▶ What is required:
The answer must reproduce the listing exactly, with every picture left out.

Dataset content: Begin

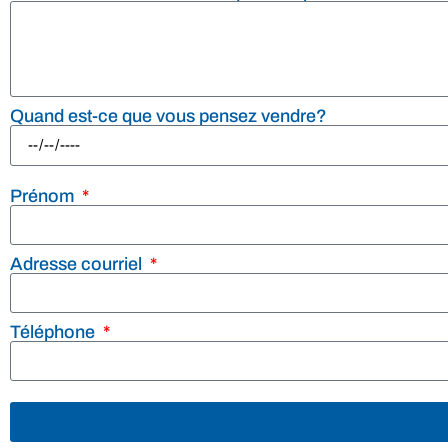
Quand est-ce que vous pensez vendre?
Prénom
Adresse courriel
Téléphone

Dataset content: End

▶ Answer section:
Quand est-ce que vous pensez vendre?
Prénom
Adresse courriel
Téléphone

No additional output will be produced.